ANNE : J’ai bien peur de me répéter dans cet épisode, et surtout d’approuver tout ce qu’a dit Eric, même si je ne serai pas aussi éloquente. Mais je vais dire quelques petites choses. Comme tout le monde, bien que j’aie participé à la rédaction de ce livre, il s’agit en fait d’une anthologie de textes de personnes beaucoup plus intelligentes que moi qui évaluent ce qu’est cette pandémie et cette période plus large de crise à plusieurs niveaux qui accélère les choses qui existent de longue date, qui n’ont jamais été tout à fait normales et qui révèlent des choses sur notre société et sur nous-mêmes.

Je suis habituellement très optimiste. Ces jours-ci, je constate que je suis plus inquiète. Mais, cette confession honnête étant faite… Juste quelques valeurs et principes unificateurs, je suppose, spirituels, culturels, en particulier vis-à-vis de l’éducation… La plupart des gens que je connais aimeraient rétablir exactement ce qu’Eric décrit. Comme, les aspects relationnels humains fondamentaux, humanisants, de la personne entière, pour une éducation complète. Je veux dire, « éduquer », historiquement, pendant des siècles et des siècles, signifiait « former ». On vous formait entièrement, totalement. Et cela faisait partie du rôle de l’éducation, qui n’était pas de remplacer ce que faisaient les parents… Mais il s’agissait de vous exposer à travers la vie sociale, la littérature, la poésie, les sciences, tout cela… Et à travers les rencontres avec des étrangers et des amis, à la pleine floraison de ce qu’est un être humain glorieux, glorieusement doté. Et je pense qu’une grande partie de notre éducation, pour diverses raisons au cours du dernier siècle et demi, a simplement décidé de devenir plus technocratique, ou utilitaire. Et en fin de compte, que vous le sachiez ou non, cela vous épuise et vous donne l’impression de n’être qu’un rouage d’une civilisation qui peut ou non avoir besoin de vous — que vous êtes largement remplaçable.

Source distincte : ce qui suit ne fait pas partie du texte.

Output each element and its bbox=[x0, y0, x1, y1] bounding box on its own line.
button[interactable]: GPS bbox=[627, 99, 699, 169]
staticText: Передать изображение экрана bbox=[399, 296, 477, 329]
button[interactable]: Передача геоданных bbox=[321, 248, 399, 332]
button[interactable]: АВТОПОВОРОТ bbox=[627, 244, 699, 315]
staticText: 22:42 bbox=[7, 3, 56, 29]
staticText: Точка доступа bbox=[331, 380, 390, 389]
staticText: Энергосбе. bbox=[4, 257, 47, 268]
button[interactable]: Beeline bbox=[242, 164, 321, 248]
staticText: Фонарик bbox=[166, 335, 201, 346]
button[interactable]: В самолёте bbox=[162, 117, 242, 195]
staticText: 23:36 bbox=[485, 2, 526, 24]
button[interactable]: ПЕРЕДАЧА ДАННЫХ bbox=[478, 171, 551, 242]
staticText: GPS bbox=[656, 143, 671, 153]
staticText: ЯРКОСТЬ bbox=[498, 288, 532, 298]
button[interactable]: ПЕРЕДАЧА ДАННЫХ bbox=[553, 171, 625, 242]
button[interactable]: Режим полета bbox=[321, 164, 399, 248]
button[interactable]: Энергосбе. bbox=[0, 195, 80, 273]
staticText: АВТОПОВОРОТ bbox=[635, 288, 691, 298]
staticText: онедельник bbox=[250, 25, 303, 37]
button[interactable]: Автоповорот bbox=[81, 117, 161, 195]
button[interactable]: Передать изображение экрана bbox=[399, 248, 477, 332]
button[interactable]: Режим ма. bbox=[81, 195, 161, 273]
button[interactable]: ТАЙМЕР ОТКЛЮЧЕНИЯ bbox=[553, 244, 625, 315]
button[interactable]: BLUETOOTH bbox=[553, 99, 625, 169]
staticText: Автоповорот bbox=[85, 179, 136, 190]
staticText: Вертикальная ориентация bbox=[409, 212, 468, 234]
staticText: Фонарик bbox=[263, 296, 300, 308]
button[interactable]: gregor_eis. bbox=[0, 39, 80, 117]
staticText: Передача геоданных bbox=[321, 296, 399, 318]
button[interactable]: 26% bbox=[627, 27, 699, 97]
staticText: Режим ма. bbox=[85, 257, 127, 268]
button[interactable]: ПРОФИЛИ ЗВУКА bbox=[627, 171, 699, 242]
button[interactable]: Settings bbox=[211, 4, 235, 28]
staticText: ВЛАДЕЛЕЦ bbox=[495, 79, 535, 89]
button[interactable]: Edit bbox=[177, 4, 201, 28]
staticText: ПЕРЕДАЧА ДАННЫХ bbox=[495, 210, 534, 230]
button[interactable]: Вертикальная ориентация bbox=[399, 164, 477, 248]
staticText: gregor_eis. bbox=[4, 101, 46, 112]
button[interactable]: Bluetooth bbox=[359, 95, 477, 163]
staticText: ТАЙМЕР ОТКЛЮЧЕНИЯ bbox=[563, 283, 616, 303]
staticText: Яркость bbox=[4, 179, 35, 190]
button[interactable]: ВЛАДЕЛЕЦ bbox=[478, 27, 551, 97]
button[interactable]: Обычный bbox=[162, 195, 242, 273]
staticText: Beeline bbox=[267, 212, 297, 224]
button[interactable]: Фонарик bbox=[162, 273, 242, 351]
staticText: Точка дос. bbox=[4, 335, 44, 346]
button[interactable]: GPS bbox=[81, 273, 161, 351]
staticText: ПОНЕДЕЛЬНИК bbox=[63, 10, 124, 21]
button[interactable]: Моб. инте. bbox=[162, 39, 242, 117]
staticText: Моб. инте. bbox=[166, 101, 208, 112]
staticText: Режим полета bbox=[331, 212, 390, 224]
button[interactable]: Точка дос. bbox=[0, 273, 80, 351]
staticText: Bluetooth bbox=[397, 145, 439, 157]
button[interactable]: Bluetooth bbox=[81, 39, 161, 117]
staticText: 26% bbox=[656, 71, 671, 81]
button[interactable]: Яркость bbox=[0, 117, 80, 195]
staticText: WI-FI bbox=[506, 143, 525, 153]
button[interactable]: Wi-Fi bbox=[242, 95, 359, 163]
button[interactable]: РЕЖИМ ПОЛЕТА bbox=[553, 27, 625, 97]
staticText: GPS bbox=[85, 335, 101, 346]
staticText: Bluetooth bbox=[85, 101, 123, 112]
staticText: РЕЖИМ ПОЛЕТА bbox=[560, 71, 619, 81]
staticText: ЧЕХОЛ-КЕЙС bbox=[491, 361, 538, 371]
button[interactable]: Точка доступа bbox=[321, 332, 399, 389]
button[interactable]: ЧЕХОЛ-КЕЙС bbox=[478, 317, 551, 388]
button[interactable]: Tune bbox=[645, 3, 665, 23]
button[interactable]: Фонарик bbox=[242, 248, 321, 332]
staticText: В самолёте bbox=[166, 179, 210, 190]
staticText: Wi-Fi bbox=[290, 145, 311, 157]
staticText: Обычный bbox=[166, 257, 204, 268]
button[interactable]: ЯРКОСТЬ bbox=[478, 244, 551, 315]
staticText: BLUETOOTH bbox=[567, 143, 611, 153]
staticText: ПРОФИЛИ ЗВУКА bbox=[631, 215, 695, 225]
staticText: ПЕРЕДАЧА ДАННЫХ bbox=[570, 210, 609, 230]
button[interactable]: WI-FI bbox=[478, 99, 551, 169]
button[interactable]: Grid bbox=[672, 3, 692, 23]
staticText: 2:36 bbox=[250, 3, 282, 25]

Et ce sont des choses subtiles, mais elles deviennent profondes en termes de la façon dont elles définissent notre façon d’enseigner, de concevoir les cultures scolaires, les rythmes, etc. Et je pense qu’il y a quelque chose dans cette notion d’humanisme à son meilleur que nous désirons tous voir restauré, vous savez, là où nous envoyons nos enfants. Qu’est-ce que c’est que d’être aimé ? Qu’est-ce que c’est d’être éduqué à des idéaux héroïques inspirants qu’Eric a si bien dépeints ?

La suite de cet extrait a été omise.